* TASK INSTRUCTIONS: Retype exactly the lines from the one holding "interno macio e" through the final line of the data, both included.

* DATA:

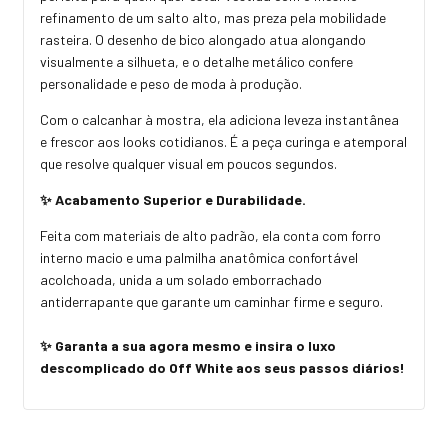
refinamento de um salto alto, mas preza pela mobilidade
rasteira. O desenho de bico alongado atua alongando
visualmente a silhueta, e o detalhe metálico confere
personalidade e peso de moda à produção.
Com o calcanhar à mostra, ela adiciona leveza instantânea
e frescor aos looks cotidianos. É a peça curinga e atemporal
que resolve qualquer visual em poucos segundos.
✨ Acabamento Superior e Durabilidade.
Feita com materiais de alto padrão, ela conta com forro
interno macio e uma palmilha anatômica confortável
acolchoada, unida a um solado emborrachado
antiderrapante que garante um caminhar firme e seguro.
✨ Garanta a sua agora mesmo e insira o luxo
descomplicado do Off White aos seus passos diários!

* COMPLETED EXERCISE:
interno macio e uma palmilha anatômica confortável
acolchoada, unida a um solado emborrachado
antiderrapante que garante um caminhar firme e seguro.
✨ Garanta a sua agora mesmo e insira o luxo
descomplicado do Off White aos seus passos diários!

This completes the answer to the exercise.